▶ **Given data**:
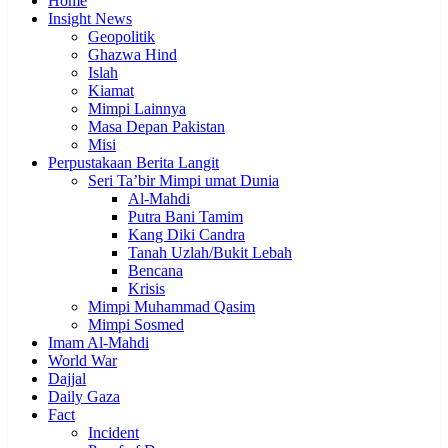
Home
Insight News
Geopolitik
Ghazwa Hind
Islah
Kiamat
Mimpi Lainnya
Masa Depan Pakistan
Misi
Perpustakaan Berita Langit
Seri Ta’bir Mimpi umat Dunia
Al-Mahdi
Putra Bani Tamim
Kang Diki Candra
Tanah Uzlah/Bukit Lebah
Bencana
Krisis
Mimpi Muhammad Qasim
Mimpi Sosmed
Imam Al-Mahdi
World War
Dajjal
Daily Gaza
Fact
Incident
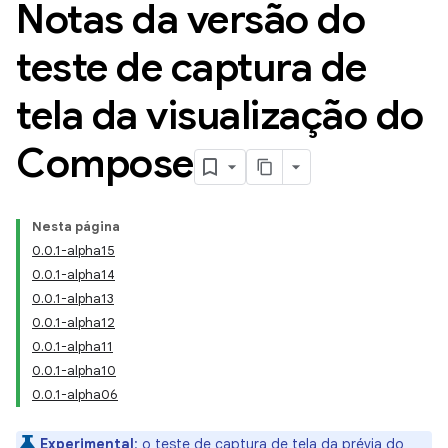
Notas da versão do
teste de captura de
tela da visualização do
Compose
Nesta página
0.0.1-alpha15
0.0.1-alpha14
0.0.1-alpha13
0.0.1-alpha12
0.0.1-alpha11
0.0.1-alpha10
0.0.1-alpha06
Experimental
:
o teste de captura de tela da prévia do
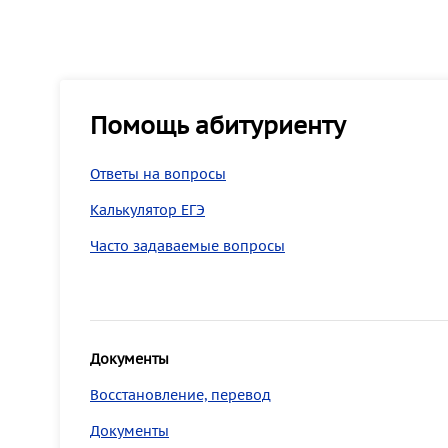
Помощь абитуриенту
Ответы на вопросы
Калькулятор ЕГЭ
Часто задаваемые вопросы
Документы
Восстановление, перевод
Документы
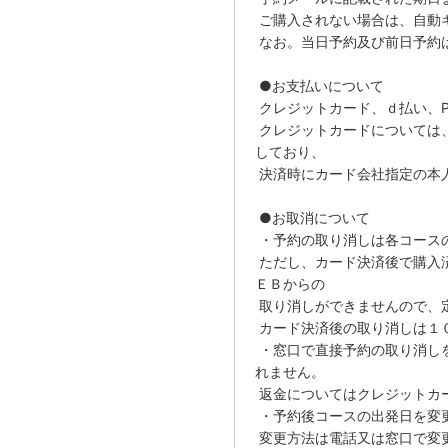
ご購入されない場合は、自動
なお。当日予約及び前日予約
●お支払いについて
クレジットカード、ｄ払い、P
クレジットカードについては
しており、
決済時にカード会社指定の本
●お取消について
・予約の取り消しは各コース
ただし、カード決済後で購入
ＥＢからの
取り消しができませんので、
カード決済後の取り消しは１
・窓口で直接予約の取り消し
れません。
返金についてはクレジットカ
・予約後コースの出発日を変
変更方法は電話又は窓口で変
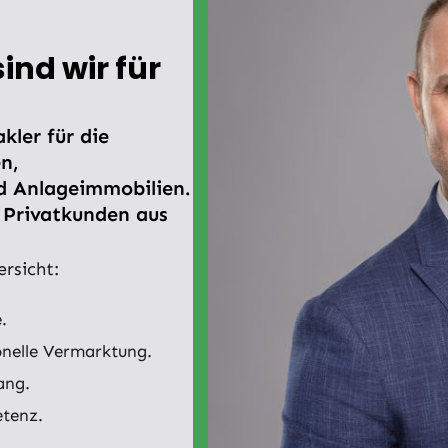
ind wir für
kler für die
n,
d Anlageimmobilien.
d Privatkunden aus
ersicht:
.
onelle Vermarktung.
ang.
etenz.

▶ **What is expected**:
Give back the material word for word, leaving out its pictures.

▶ **Solution for this problem**:
Home
Insight News
Geopolitik
Ghazwa Hind
Islah
Kiamat
Mimpi Lainnya
Masa Depan Pakistan
Misi
Perpustakaan Berita Langit
Seri Ta’bir Mimpi umat Dunia
Al-Mahdi
Putra Bani Tamim
Kang Diki Candra
Tanah Uzlah/Bukit Lebah
Bencana
Krisis
Mimpi Muhammad Qasim
Mimpi Sosmed
Imam Al-Mahdi
World War
Dajjal
Daily Gaza
Fact
Incident
Notas da versão do
teste de captura de
tela da visualização do
Compose
Nesta página
0.0.1-alpha15
0.0.1-alpha14
0.0.1-alpha13
0.0.1-alpha12
0.0.1-alpha11
0.0.1-alpha10
0.0.1-alpha06
Experimental
:
o teste de captura de tela da prévia do
Помощь абитуриенту
Ответы на вопросы
Калькулятор ЕГЭ
Часто задаваемые вопросы
Документы
Восстановление, перевод
Документы
ご購入されない場合は、自動
なお。当日予約及び前日予約
●お支払いについて
クレジットカード、ｄ払い、P
クレジットカードについては
しており、
決済時にカード会社指定の本
●お取消について
・予約の取り消しは各コース
ただし、カード決済後で購入
ＥＢからの
取り消しができませんので、
カード決済後の取り消しは１
・窓口で直接予約の取り消し
れません。
返金についてはクレジットカ
・予約後コースの出発日を変
変更方法は電話又は窓口で変
ind wir für
kler für die
n,
d Anlageimmobilien.
d Privatkunden aus
ersicht:
.
onelle Vermarktung.
ang.
etenz.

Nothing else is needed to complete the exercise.